Collected data:
*** Block opens ***
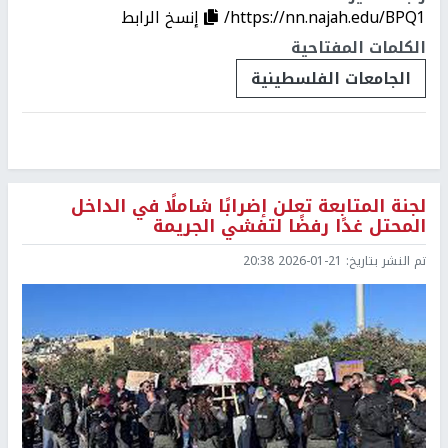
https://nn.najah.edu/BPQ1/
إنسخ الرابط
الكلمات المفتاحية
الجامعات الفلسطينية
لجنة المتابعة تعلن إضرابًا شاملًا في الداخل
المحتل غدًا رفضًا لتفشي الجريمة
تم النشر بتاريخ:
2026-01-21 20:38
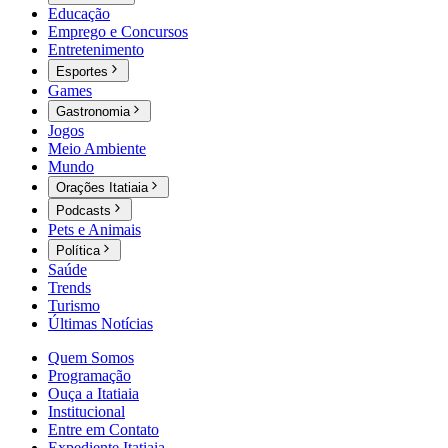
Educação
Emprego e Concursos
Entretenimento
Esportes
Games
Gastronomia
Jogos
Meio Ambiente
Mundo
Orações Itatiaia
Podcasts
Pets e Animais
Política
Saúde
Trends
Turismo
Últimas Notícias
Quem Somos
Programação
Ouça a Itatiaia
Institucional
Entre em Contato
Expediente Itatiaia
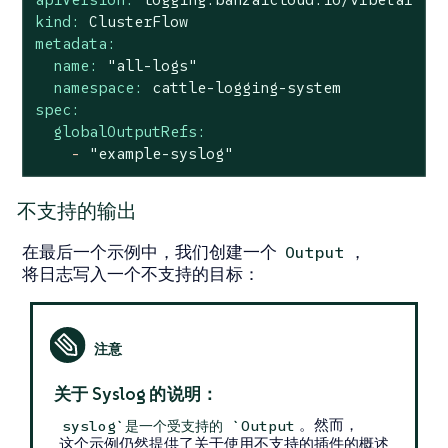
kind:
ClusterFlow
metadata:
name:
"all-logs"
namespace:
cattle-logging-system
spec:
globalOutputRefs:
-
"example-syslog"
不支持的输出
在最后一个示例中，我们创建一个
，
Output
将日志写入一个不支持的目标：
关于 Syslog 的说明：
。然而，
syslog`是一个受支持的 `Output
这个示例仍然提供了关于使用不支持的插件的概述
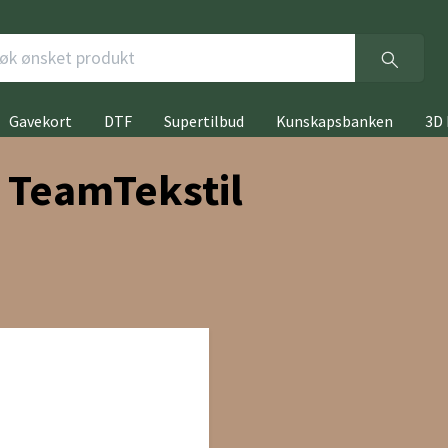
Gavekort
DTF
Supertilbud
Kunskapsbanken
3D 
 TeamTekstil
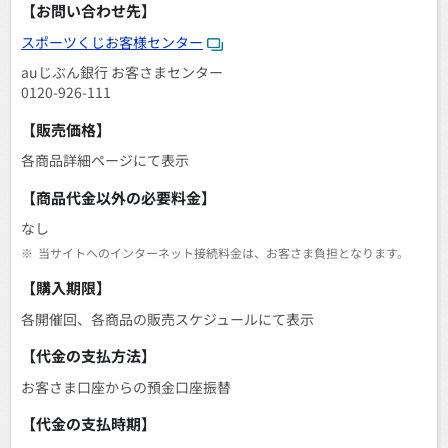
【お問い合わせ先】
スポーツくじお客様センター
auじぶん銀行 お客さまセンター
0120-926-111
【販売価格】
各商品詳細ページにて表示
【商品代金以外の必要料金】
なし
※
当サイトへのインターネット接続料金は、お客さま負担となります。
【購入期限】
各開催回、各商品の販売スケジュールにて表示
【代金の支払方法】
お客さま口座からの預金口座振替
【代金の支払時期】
*** Block closes ***
*** Block opens ***
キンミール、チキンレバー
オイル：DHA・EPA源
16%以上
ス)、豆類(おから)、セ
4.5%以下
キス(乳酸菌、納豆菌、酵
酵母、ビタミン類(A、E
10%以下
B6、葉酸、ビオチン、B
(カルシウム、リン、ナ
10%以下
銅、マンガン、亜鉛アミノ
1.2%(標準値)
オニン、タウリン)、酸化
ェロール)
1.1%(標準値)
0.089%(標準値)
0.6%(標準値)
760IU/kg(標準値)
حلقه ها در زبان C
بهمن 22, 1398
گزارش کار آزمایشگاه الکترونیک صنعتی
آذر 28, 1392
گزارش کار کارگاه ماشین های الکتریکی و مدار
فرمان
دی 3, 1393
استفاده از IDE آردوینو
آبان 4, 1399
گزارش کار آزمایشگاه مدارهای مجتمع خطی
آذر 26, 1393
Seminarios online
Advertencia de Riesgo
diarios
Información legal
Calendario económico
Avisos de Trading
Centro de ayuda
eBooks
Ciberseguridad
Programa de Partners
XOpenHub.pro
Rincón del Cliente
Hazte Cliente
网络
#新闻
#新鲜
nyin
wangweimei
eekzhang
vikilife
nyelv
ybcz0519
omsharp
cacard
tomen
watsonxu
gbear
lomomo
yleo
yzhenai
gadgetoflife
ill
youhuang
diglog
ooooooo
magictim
*** Block closes ***
§ **Work required**: Return solely the number of lines in the data that include the word "گزارش".

§ **Task output**: 3